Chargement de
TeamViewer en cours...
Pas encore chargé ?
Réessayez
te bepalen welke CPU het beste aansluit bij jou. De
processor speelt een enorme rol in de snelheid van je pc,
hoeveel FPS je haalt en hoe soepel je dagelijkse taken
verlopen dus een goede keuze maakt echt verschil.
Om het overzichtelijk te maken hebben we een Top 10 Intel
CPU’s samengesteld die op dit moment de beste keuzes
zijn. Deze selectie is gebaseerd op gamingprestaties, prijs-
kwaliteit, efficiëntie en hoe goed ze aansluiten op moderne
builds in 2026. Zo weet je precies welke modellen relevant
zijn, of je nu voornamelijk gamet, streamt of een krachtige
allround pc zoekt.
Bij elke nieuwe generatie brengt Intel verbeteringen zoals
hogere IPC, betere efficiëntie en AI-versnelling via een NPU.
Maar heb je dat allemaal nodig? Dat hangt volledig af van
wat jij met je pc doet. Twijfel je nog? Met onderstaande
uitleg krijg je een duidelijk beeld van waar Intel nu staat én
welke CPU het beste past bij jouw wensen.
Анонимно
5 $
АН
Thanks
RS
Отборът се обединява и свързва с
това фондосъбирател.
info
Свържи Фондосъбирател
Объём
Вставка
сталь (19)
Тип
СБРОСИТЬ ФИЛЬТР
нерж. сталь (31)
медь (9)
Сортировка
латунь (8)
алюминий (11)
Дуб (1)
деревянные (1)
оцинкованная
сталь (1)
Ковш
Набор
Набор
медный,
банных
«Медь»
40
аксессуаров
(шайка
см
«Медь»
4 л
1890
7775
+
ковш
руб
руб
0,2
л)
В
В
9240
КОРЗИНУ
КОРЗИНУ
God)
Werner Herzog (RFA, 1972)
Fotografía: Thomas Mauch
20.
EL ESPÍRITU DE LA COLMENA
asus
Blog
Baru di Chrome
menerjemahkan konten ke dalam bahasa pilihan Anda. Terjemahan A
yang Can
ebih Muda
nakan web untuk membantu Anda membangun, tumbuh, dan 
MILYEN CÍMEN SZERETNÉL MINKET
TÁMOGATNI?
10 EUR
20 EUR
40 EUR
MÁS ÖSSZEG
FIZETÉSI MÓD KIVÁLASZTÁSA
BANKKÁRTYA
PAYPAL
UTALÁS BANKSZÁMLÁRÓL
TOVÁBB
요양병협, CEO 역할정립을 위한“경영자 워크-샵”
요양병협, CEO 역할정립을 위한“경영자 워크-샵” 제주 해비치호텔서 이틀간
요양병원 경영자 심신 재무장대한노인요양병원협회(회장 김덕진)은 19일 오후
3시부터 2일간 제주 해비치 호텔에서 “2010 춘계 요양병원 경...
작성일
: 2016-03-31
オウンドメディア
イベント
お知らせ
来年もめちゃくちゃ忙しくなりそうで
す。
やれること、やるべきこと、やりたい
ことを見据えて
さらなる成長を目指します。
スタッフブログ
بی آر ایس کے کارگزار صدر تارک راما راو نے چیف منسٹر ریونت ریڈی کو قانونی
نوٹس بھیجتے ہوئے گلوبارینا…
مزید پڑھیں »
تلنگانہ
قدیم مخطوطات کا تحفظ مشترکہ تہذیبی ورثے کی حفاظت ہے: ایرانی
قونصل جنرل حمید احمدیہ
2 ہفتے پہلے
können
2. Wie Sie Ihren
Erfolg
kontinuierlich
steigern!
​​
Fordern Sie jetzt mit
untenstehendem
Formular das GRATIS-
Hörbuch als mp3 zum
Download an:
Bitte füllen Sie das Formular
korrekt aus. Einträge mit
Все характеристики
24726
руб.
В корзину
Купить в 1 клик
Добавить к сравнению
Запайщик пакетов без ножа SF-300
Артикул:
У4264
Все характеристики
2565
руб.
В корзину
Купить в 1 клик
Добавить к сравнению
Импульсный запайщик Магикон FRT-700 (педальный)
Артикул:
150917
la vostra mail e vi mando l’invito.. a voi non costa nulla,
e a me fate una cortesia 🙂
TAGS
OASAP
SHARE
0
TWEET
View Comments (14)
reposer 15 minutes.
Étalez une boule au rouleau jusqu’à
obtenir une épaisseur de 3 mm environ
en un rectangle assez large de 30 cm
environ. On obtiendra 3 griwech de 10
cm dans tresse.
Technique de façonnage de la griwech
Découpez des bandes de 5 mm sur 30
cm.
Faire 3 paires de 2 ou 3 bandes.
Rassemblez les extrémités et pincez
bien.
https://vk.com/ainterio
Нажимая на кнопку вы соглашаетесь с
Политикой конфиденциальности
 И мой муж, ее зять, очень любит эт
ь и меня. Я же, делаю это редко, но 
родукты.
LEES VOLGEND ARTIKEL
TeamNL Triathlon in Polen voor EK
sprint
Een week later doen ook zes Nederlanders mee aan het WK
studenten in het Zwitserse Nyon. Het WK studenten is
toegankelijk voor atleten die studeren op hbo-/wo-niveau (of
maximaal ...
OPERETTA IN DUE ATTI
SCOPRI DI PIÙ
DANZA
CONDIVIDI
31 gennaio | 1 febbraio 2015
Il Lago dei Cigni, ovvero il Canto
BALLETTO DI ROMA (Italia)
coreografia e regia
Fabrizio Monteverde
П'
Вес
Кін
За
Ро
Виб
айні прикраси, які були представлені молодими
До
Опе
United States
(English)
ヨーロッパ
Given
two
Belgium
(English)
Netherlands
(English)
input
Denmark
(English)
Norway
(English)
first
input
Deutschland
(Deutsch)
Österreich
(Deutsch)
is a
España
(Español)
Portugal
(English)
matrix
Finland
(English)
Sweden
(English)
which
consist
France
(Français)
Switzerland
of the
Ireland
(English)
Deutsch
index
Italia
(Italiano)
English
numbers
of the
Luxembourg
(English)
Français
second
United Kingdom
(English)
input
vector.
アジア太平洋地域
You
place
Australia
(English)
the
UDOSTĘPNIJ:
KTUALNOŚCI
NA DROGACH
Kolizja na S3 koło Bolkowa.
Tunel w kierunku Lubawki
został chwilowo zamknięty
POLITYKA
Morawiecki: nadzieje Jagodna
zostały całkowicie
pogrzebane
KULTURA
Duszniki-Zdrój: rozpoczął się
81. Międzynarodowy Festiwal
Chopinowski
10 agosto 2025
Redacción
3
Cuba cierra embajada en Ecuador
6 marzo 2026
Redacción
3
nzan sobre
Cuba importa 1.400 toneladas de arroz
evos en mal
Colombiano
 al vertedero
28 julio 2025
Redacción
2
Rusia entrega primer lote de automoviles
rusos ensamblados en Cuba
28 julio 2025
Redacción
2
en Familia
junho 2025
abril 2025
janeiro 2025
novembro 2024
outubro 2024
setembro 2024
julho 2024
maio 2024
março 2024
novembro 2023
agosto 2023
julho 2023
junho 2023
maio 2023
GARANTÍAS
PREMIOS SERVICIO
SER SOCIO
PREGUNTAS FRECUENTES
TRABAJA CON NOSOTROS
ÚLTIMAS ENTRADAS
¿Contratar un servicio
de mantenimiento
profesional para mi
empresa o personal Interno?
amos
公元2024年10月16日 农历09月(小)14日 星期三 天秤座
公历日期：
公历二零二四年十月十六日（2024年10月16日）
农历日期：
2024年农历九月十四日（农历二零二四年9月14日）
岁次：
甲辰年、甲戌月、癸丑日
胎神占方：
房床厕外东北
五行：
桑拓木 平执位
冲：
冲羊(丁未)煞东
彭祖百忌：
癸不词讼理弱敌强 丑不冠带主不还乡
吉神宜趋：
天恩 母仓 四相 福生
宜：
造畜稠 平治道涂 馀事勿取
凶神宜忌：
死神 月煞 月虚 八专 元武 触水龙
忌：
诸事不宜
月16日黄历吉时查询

** What to produce **
Once more, write all of the records exactly as given.

** Reply to the task **
Chargement de
TeamViewer en cours...
Pas encore chargé ?
Réessayez
te bepalen welke CPU het beste aansluit bij jou. De
processor speelt een enorme rol in de snelheid van je pc,
hoeveel FPS je haalt en hoe soepel je dagelijkse taken
verlopen dus een goede keuze maakt echt verschil.
Om het overzichtelijk te maken hebben we een Top 10 Intel
CPU’s samengesteld die op dit moment de beste keuzes
zijn. Deze selectie is gebaseerd op gamingprestaties, prijs-
kwaliteit, efficiëntie en hoe goed ze aansluiten op moderne
builds in 2026. Zo weet je precies welke modellen relevant
zijn, of je nu voornamelijk gamet, streamt of een krachtige
allround pc zoekt.
Bij elke nieuwe generatie brengt Intel verbeteringen zoals
hogere IPC, betere efficiëntie en AI-versnelling via een NPU.
Maar heb je dat allemaal nodig? Dat hangt volledig af van
wat jij met je pc doet. Twijfel je nog? Met onderstaande
uitleg krijg je een duidelijk beeld van waar Intel nu staat én
welke CPU het beste past bij jouw wensen.
Анонимно
5 $
АН
Thanks
RS
Отборът се обединява и свързва с
това фондосъбирател.
info
Свържи Фондосъбирател
Объём
Вставка
сталь (19)
Тип
СБРОСИТЬ ФИЛЬТР
нерж. сталь (31)
медь (9)
Сортировка
латунь (8)
алюминий (11)
Дуб (1)
деревянные (1)
оцинкованная
сталь (1)
Ковш
Набор
Набор
медный,
банных
«Медь»
40
аксессуаров
(шайка
см
«Медь»
4 л
1890
7775
+
ковш
руб
руб
0,2
л)
В
В
9240
КОРЗИНУ
КОРЗИНУ
God)
Werner Herzog (RFA, 1972)
Fotografía: Thomas Mauch
20.
EL ESPÍRITU DE LA COLMENA
asus
Blog
Baru di Chrome
menerjemahkan konten ke dalam bahasa pilihan Anda. Terjemahan A
yang Can
ebih Muda
nakan web untuk membantu Anda membangun, tumbuh, dan 
MILYEN CÍMEN SZERETNÉL MINKET
TÁMOGATNI?
10 EUR
20 EUR
40 EUR
MÁS ÖSSZEG
FIZETÉSI MÓD KIVÁLASZTÁSA
BANKKÁRTYA
PAYPAL
UTALÁS BANKSZÁMLÁRÓL
TOVÁBB
요양병협, CEO 역할정립을 위한“경영자 워크-샵”
요양병협, CEO 역할정립을 위한“경영자 워크-샵” 제주 해비치호텔서 이틀간
요양병원 경영자 심신 재무장대한노인요양병원협회(회장 김덕진)은 19일 오후
3시부터 2일간 제주 해비치 호텔에서 “2010 춘계 요양병원 경...
작성일
: 2016-03-31
オウンドメディア
イベント
お知らせ
来年もめちゃくちゃ忙しくなりそうで
す。
やれること、やるべきこと、やりたい
ことを見据えて
さらなる成長を目指します。
スタッフブログ
بی آر ایس کے کارگزار صدر تارک راما راو نے چیف منسٹر ریونت ریڈی کو قانونی
نوٹس بھیجتے ہوئے گلوبارینا…
مزید پڑھیں »
تلنگانہ
قدیم مخطوطات کا تحفظ مشترکہ تہذیبی ورثے کی حفاظت ہے: ایرانی
قونصل جنرل حمید احمدیہ
2 ہفتے پہلے
können
2. Wie Sie Ihren
Erfolg
kontinuierlich
steigern!
​​
Fordern Sie jetzt mit
untenstehendem
Formular das GRATIS-
Hörbuch als mp3 zum
Download an:
Bitte füllen Sie das Formular
korrekt aus. Einträge mit
Все характеристики
24726
руб.
В корзину
Купить в 1 клик
Добавить к сравнению
Запайщик пакетов без ножа SF-300
Артикул:
У4264
Все характеристики
2565
руб.
В корзину
Купить в 1 клик
Добавить к сравнению
Импульсный запайщик Магикон FRT-700 (педальный)
Артикул:
150917
la vostra mail e vi mando l’invito.. a voi non costa nulla,
e a me fate una cortesia 🙂
TAGS
OASAP
SHARE
0
TWEET
View Comments (14)
reposer 15 minutes.
Étalez une boule au rouleau jusqu’à
obtenir une épaisseur de 3 mm environ
en un rectangle assez large de 30 cm
environ. On obtiendra 3 griwech de 10
cm dans tresse.
Technique de façonnage de la griwech
Découpez des bandes de 5 mm sur 30
cm.
Faire 3 paires de 2 ou 3 bandes.
Rassemblez les extrémités et pincez
bien.
https://vk.com/ainterio
Нажимая на кнопку вы соглашаетесь с
Политикой конфиденциальности
 И мой муж, ее зять, очень любит эт
ь и меня. Я же, делаю это редко, но 
родукты.
LEES VOLGEND ARTIKEL
TeamNL Triathlon in Polen voor EK
sprint
Een week later doen ook zes Nederlanders mee aan het WK
studenten in het Zwitserse Nyon. Het WK studenten is
toegankelijk voor atleten die studeren op hbo-/wo-niveau (of
maximaal ...
OPERETTA IN DUE ATTI
SCOPRI DI PIÙ
DANZA
CONDIVIDI
31 gennaio | 1 febbraio 2015
Il Lago dei Cigni, ovvero il Canto
BALLETTO DI ROMA (Italia)
coreografia e regia
Fabrizio Monteverde
П'
Вес
Кін
За
Ро
Виб
айні прикраси, які були представлені молодими
До
Опе
United States
(English)
ヨーロッパ
Given
two
Belgium
(English)
Netherlands
(English)
input
Denmark
(English)
Norway
(English)
first
input
Deutschland
(Deutsch)
Österreich
(Deutsch)
is a
España
(Español)
Portugal
(English)
matrix
Finland
(English)
Sweden
(English)
which
consist
France
(Français)
Switzerland
of the
Ireland
(English)
Deutsch
index
Italia
(Italiano)
English
numbers
of the
Luxembourg
(English)
Français
second
United Kingdom
(English)
input
vector.
アジア太平洋地域
You
place
Australia
(English)
the
UDOSTĘPNIJ:
KTUALNOŚCI
NA DROGACH
Kolizja na S3 koło Bolkowa.
Tunel w kierunku Lubawki
został chwilowo zamknięty
POLITYKA
Morawiecki: nadzieje Jagodna
zostały całkowicie
pogrzebane
KULTURA
Duszniki-Zdrój: rozpoczął się
81. Międzynarodowy Festiwal
Chopinowski
10 agosto 2025
Redacción
3
Cuba cierra embajada en Ecuador
6 marzo 2026
Redacción
3
nzan sobre
Cuba importa 1.400 toneladas de arroz
evos en mal
Colombiano
 al vertedero
28 julio 2025
Redacción
2
Rusia entrega primer lote de automoviles
rusos ensamblados en Cuba
28 julio 2025
Redacción
2
en Familia
junho 2025
abril 2025
janeiro 2025
novembro 2024
outubro 2024
setembro 2024
julho 2024
maio 2024
março 2024
novembro 2023
agosto 2023
julho 2023
junho 2023
maio 2023
GARANTÍAS
PREMIOS SERVICIO
SER SOCIO
PREGUNTAS FRECUENTES
TRABAJA CON NOSOTROS
ÚLTIMAS ENTRADAS
¿Contratar un servicio
de mantenimiento
profesional para mi
empresa o personal Interno?
amos
公元2024年10月16日 农历09月(小)14日 星期三 天秤座
公历日期：
公历二零二四年十月十六日（2024年10月16日）
农历日期：
2024年农历九月十四日（农历二零二四年9月14日）
岁次：
甲辰年、甲戌月、癸丑日
胎神占方：
房床厕外东北
五行：
桑拓木 平执位
冲：
冲羊(丁未)煞东
彭祖百忌：
癸不词讼理弱敌强 丑不冠带主不还乡
吉神宜趋：
天恩 母仓 四相 福生
宜：
造畜稠 平治道涂 馀事勿取
凶神宜忌：
死神 月煞 月虚 八专 元武 触水龙
忌：
诸事不宜
月16日黄历吉时查询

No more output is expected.